-- Given information follows --

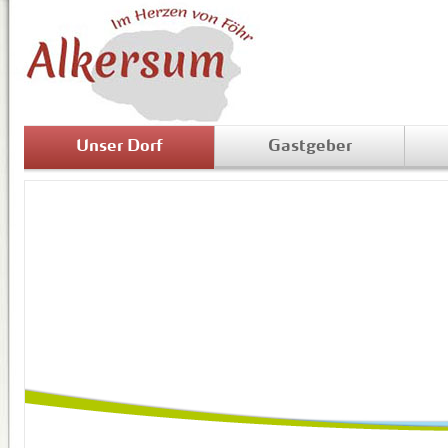
Unser Dorf
Gastgeber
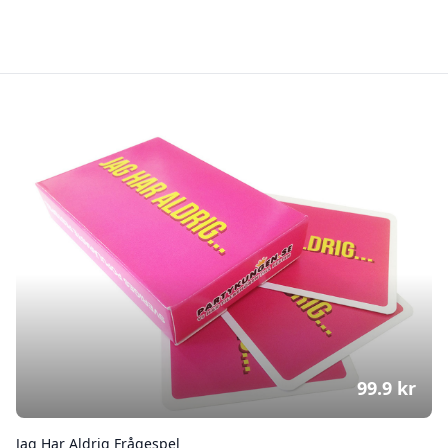
99.9
kr
Jag Har Aldrig Frågespel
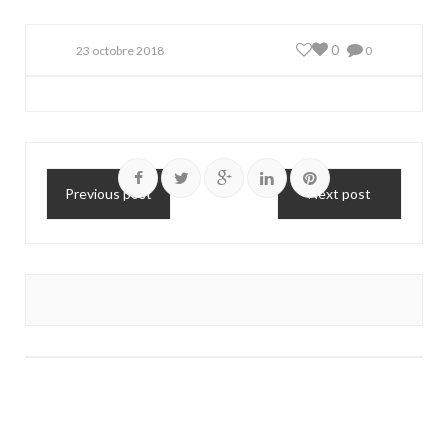
0
23 octobre 2018
0
Previous post
Next post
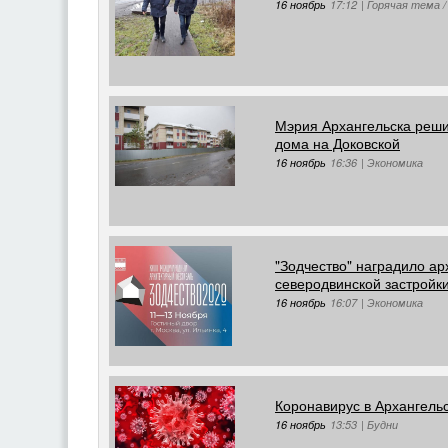
16 ноябрь
17:12
|
Горячая тема /
Мэрия Архангельска реши
дома на Доковской
16 ноябрь
16:36
|
Экономика
"Зодчество" наградило ар
северодвинской застройк
16 ноябрь
16:07
|
Экономика
Коронавирус в Архангельс
16 ноябрь
13:53
|
Будни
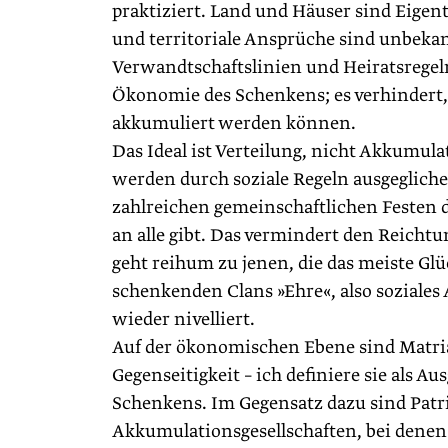
praktiziert. Land und Häuser sind Eigen
und territoriale Ansprüche sind unbekan
Verwandtschaftslinien und Heiratsregeln 
Ökonomie des Schenkens; es verhindert, 
akkumuliert werden können.
Das Ideal ist Verteilung, nicht Akkumul
werden durch soziale Regeln ausgeglichen
zahlreichen gemeinschaftlichen Festen d
an alle gibt. Das vermindert den Reichtu
geht reihum zu jenen, die das meiste Gl
schenkenden Clans »Ehre«, also sozial
wieder nivelliert.
Auf der ökonomischen Ebene sind Matria
Gegenseitigkeit – ich definiere sie als A
Schenkens. Im Gegensatz dazu sind Patri
Akkumulationsgesellschaften, bei denen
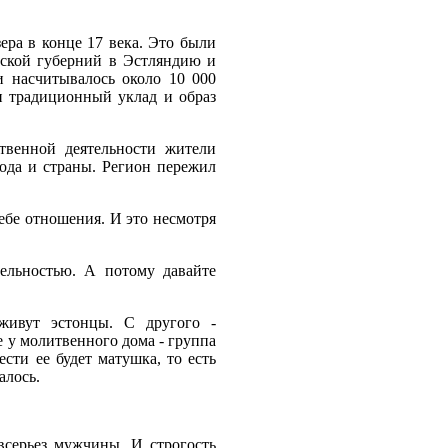
.
ера в конце 17 века. Это были
вской губерний в Эстляндию и
и насчитывалось около 10 000
и традиционный уклад и образ
ственной деятельности жители
рода и страны. Регион пережил
ебе отношения. И это несмотря
тельностью. А потому давайте
живут эстонцы. С другого -
е у молитвенного дома - группа
ти ее будет матушка, то есть
алось.
 всерьез мужчины. И строгость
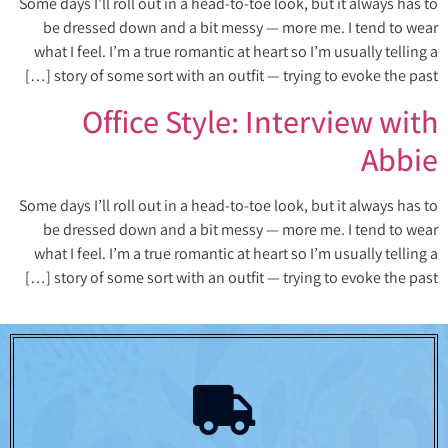
Some days I’ll roll out in a head-to-toe look, but it always has to
be dressed down and a bit messy — more me. I tend to wear
what I feel. I’m a true romantic at heart so I’m usually telling a
story of some sort with an outfit — trying to evoke the past […]
Office Style: Interview with
Abbie
Some days I’ll roll out in a head-to-toe look, but it always has to
be dressed down and a bit messy — more me. I tend to wear
what I feel. I’m a true romantic at heart so I’m usually telling a
story of some sort with an outfit — trying to evoke the past […]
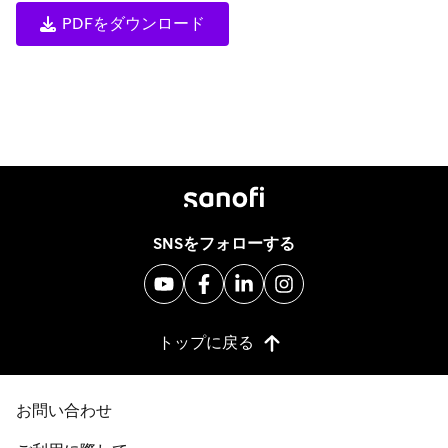
PDFをダウンロード
SNSをフォローする
トップに戻る
お問い合わせ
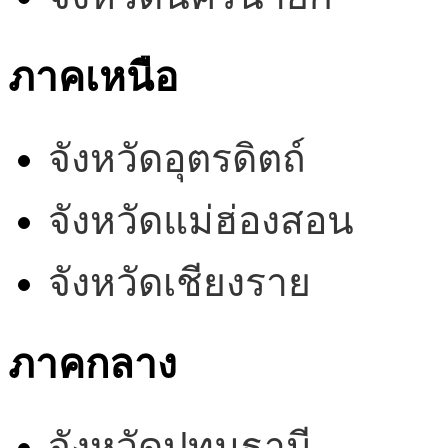
ภาคเหนือ
จังหวัดอุตรดิตถ์
จังหวัดแม่ฮ่องสอน
จังหวัดเชียงราย
ภาคกลาง
จังหวัดปทุมธานี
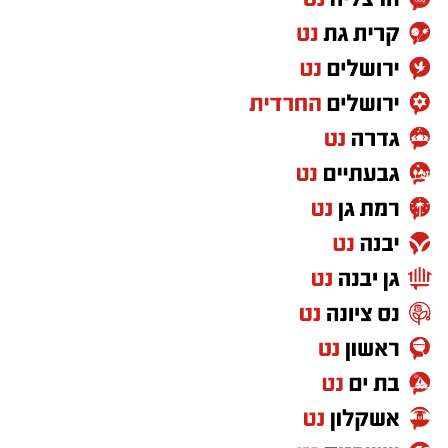
השטח ולמוקדי הסיכון.
לקראת השינוי ערך אגף התנועה בחינה מקצועית
ומקיפה של מערך מצלמות המהירות. בניגוד
לקביעת רף אחיד בלבד, במשטרה מדגישים כי
בוצעה
הערכה פרטנית לכל מצלמה ומצלמה
, תוך
בחינת מאפייני הדרך שבה היא מוצבת, היקפי
התנועה באזור, נתוני תאונות הדרכים, מספר
הנפגעים ומאפייני הסיכון בכל מקטע.
בתום הבדיקה החליט ראש אגף התנועה, ניצב חיים
שמואלי, לעדכן את ספי האכיפה בהתאם לניתוח
שנערך ולתנאי הדרך בפועל. במשטרה מסבירים כי
המטרה היא למקד את האכיפה במיוחד במקומות
שבהם קיימת סכנה מוגברת למשתמשי הדרך.
מה שלא נמסר לציבור הוא הנתון שמעניין נהגים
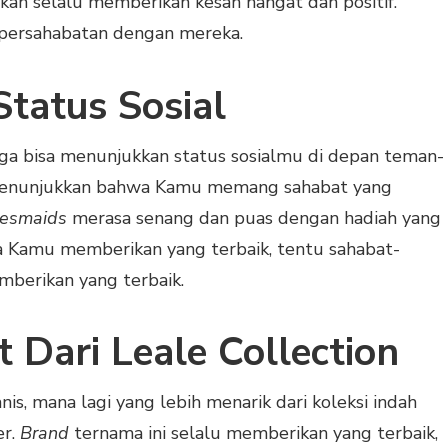
kan selalu memberikan kesan hangat dan positif.
ersahabatan dengan mereka.
tatus Sosial
juga bisa menunjukkan status sosialmu di depan teman-
menunjukkan bahwa Kamu memang sahabat yang
desmaids
merasa senang dan puas dengan hadiah yang
ika Kamu memberikan yang terbaik, tentu sahabat-
mberikan yang terbaik.
 Dari Leale Collection
nis, mana lagi yang lebih menarik dari koleksi indah
er.
Brand
ternama ini selalu memberikan yang terbaik,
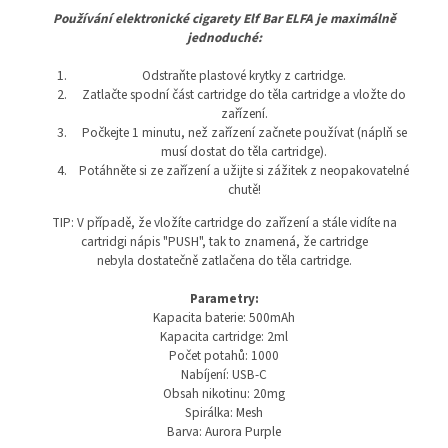
Používání elektronické cigarety Elf Bar ELFA je maximálně
jednoduché:
Odstraňte plastové krytky z cartridge.
Zatlačte spodní část cartridge do těla cartridge a vložte do
zařízení.
Počkejte 1 minutu, než zařízení začnete používat (náplň se
musí dostat do těla cartridge).
Potáhněte si ze zařízení a užijte si zážitek z neopakovatelné
chutě!
TIP: V případě, že vložíte cartridge do zařízení a stále vidíte na
cartridgi nápis "PUSH", tak to znamená, že cartridge
nebyla dostatečně zatlačena do těla cartridge.
Parametry:
Kapacita baterie: 500mAh
Kapacita cartridge: 2ml
Počet potahů: 1000
Nabíjení: USB-C
Obsah nikotinu: 20mg
Spirálka: Mesh
Barva: Aurora Purple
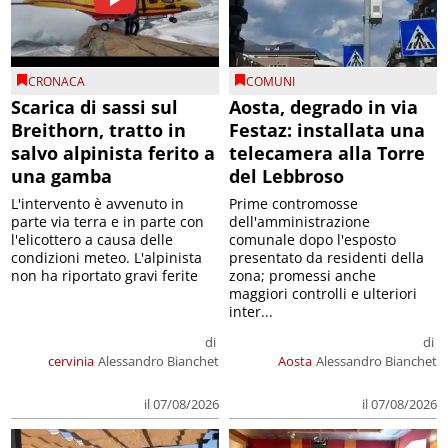
CRONACA
COMUNI
Scarica di sassi sul
Aosta, degrado in via
Breithorn, tratto in
Festaz: installata una
salvo alpinista ferito a
telecamera alla Torre
una gamba
del Lebbroso
L'intervento è avvenuto in
Prime contromosse
parte via terra e in parte con
dell'amministrazione
l'elicottero a causa delle
comunale dopo l'esposto
condizioni meteo. L'alpinista
presentato da residenti della
non ha riportato gravi ferite
zona; promessi anche
maggiori controlli e ulteriori
inter...
di
di
cervinia
Alessandro Bianchet
Aosta
Alessandro Bianchet
il 07/08/2026
il 07/08/2026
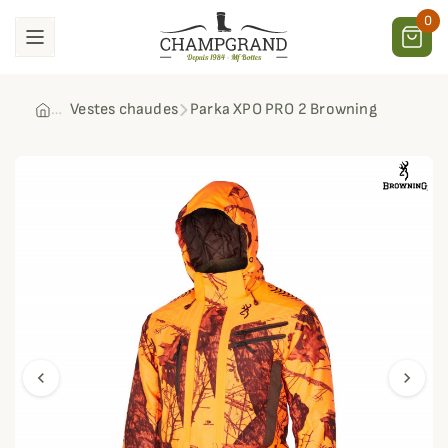
0
Vestes chaudes
Parka XPO PRO 2 Browning
chevron_left
chevron_right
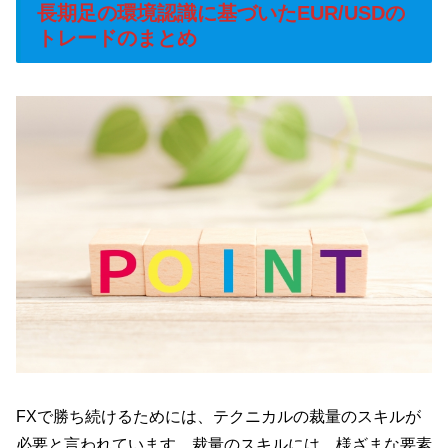
長期足の環境認識に基づいたEUR/USDの
トレードのまとめ
FXで勝ち続けるためには、テクニカルの裁量のスキルが
必要と言われています。裁量のスキルには、様ざまな要素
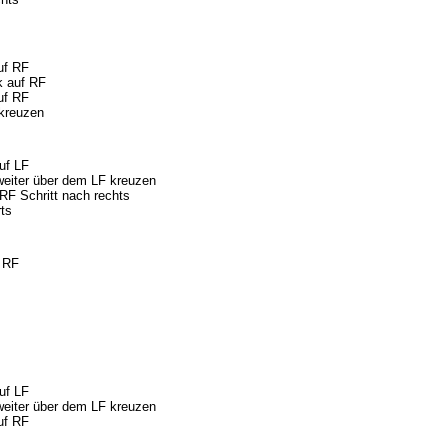
uf RF
k auf RF
uf RF
 kreuzen
uf LF
eiter über dem LF kreuzen
RF Schritt nach rechts
ts
f RF
uf LF
eiter über dem LF kreuzen
uf RF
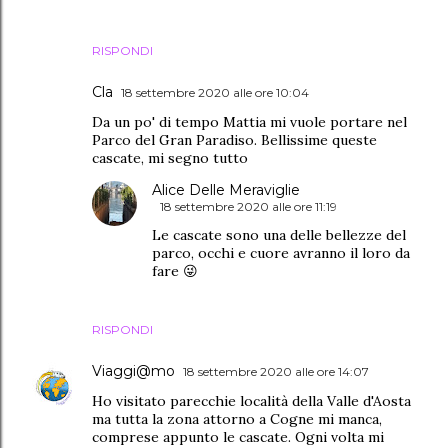
RISPONDI
Cla
18 settembre 2020 alle ore 10:04
Da un po' di tempo Mattia mi vuole portare nel
Parco del Gran Paradiso. Bellissime queste
cascate, mi segno tutto
Alice Delle Meraviglie
18 settembre 2020 alle ore 11:19
Le cascate sono una delle bellezze del
parco, occhi e cuore avranno il loro da
fare 😜
RISPONDI
Viaggi@mo
18 settembre 2020 alle ore 14:07
Ho visitato parecchie località della Valle d'Aosta
ma tutta la zona attorno a Cogne mi manca,
comprese appunto le cascate. Ogni volta mi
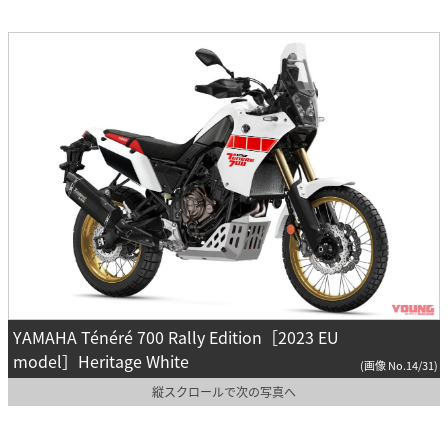
YAMAHA Ténéré 700 Rally Edition［2023 EU
model］Heritage White
(画像 No.14/31)
縦スクロールで次の写真へ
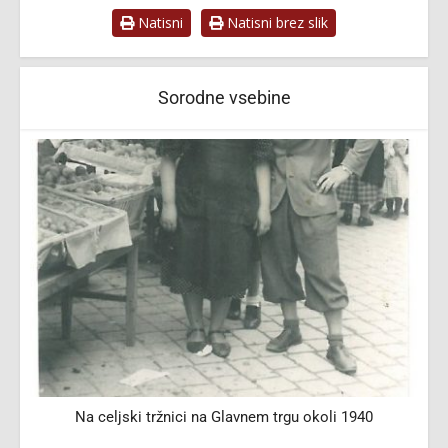
Natisni
Natisni brez slik
Sorodne vsebine
Na celjski tržnici na Glavnem trgu okoli 1940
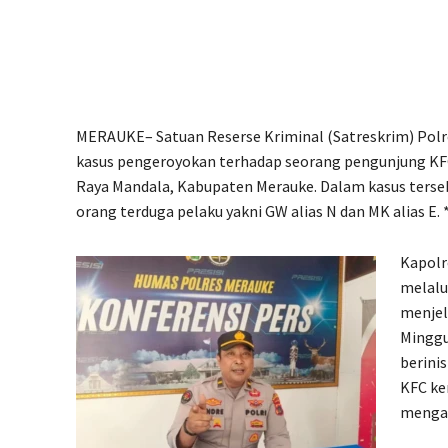
MERAUKE– Satuan Reserse Kriminal (Satreskrim) Pol
kasus pengeroyokan terhadap seorang pengunjung KFC y
Raya Mandala, Kabupaten Merauke. Dalam kasus terse
orang terduga pelaku yakni GW alias N dan MK alias E. 
Kapolr
melalu
menjela
Minggu
berini
KFC ke
mengam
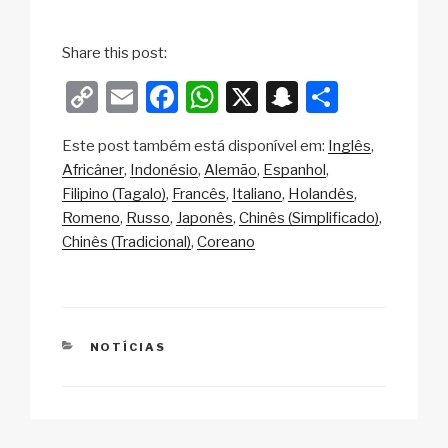
Share this post:
C
E
F
W
X
S
S
o
m
a
h
n
h
Este post também está disponível em:
Inglês
p
ail
c
at
a
ar
Africâner
Indonésio
Alemão
Espanhol
y
e
s
p
e
Filipino (Tagalo)
Francês
Italiano
Holandês
Li
b
A
c
Romeno
Russo
Japonês
Chinês (Simplificado)
Chinês (Tradicional)
Coreano
n
o
p
h
k
o
p
at
k
CATEGORIAS
NOTÍCIAS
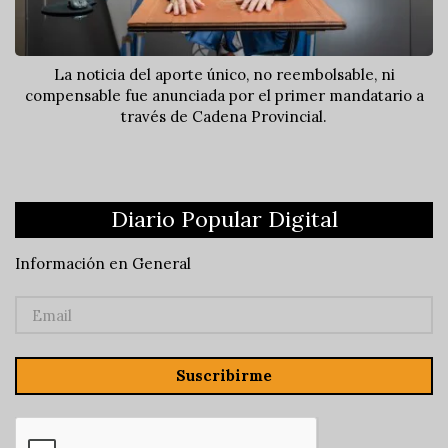
La noticia del aporte único, no reembolsable, ni
compensable fue anunciada por el primer mandatario a
través de Cadena Provincial.
Diario Popular Digital
Información en General
Suscribirme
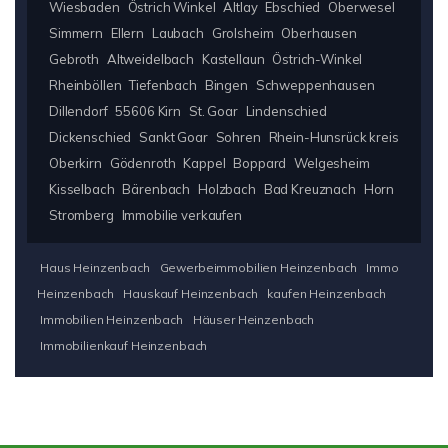
Wiesbaden
Östrich Winkel
Altlay
Ebschied
Oberwesel
Simmern
Ellern
Laubach
Grolsheim
Oberhausen
Gebroth
Altweidelbach
Kastellaun
Östrich-Winkel
Rheinböllen
Tiefenbach
Bingen
Schweppenhausen
Dillendorf
55606 Kirn
St. Goar
Lindenschied
Dickenschied
Sankt Goar
Sohren
Rhein-Hunsrück kreis
Oberkirn
Gödenroth
Kappel
Boppard
Welgesheim
Kisselbach
Bärenbach
Holzbach
Bad Kreuznach
Horn
Stromberg
Immobilie verkaufen
Haus Heinzenbach
Gewerbeimmobilien Heinzenbach
Immo
Heinzenbach
Hauskauf Heinzenbach
kaufen Heinzenbach
Immobilien Heinzenbach
Häuser Heinzenbach
Immobilienkauf Heinzenbach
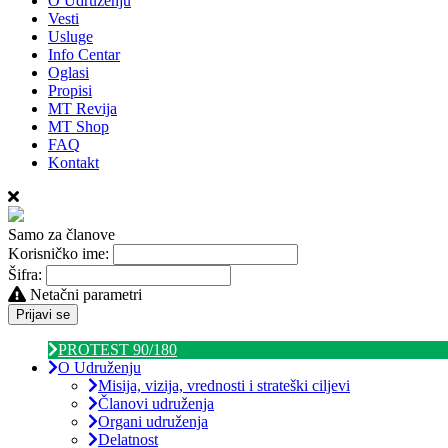
O Udruženju
Vesti
Usluge
Info Centar
Oglasi
Propisi
MT Revija
MT Shop
FAQ
Kontakt
Samo za članove
Korisničko ime:
Šifra:
Netačni parametri
Prijavi se
PROTEST 90/180
O Udruženju
Misija, vizija, vrednosti i strateški ciljevi
Članovi udruženja
Organi udruženja
Delatnost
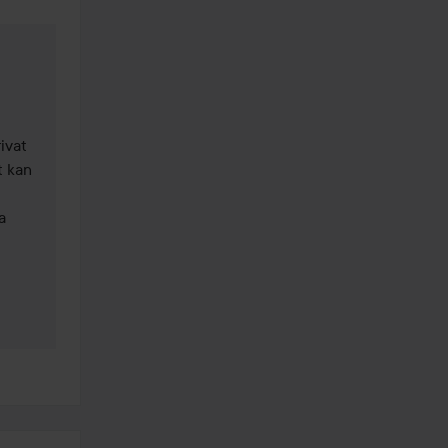
ivat 
 kan 
 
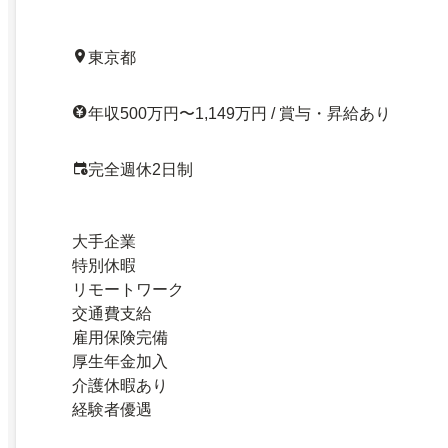
東京都
年収500万円〜1,149万円 / 賞与・昇給あり
完全週休2日制
大手企業
特別休暇
リモートワーク
交通費支給
雇用保険完備
厚生年金加入
介護休暇あり
経験者優遇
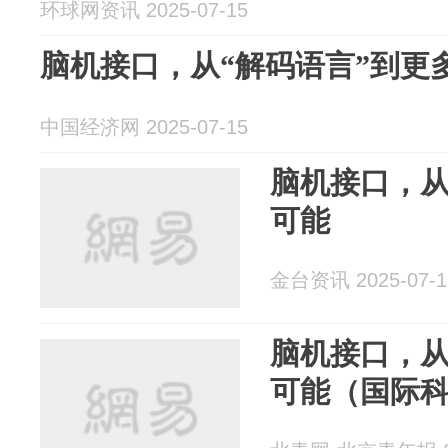
环球网资讯 2025-07-15
脑机接口，从“解码语言”到更
中国经济网 2025-07-15
脑机接口，从
可能
金台资讯 2025-07-1
脑机接口，从
可能（国际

-- Given information concluded --

### What you should do
If a line above holds "הסיכון", count it; say how many such lines there are and nothing else.

### Worked solution
2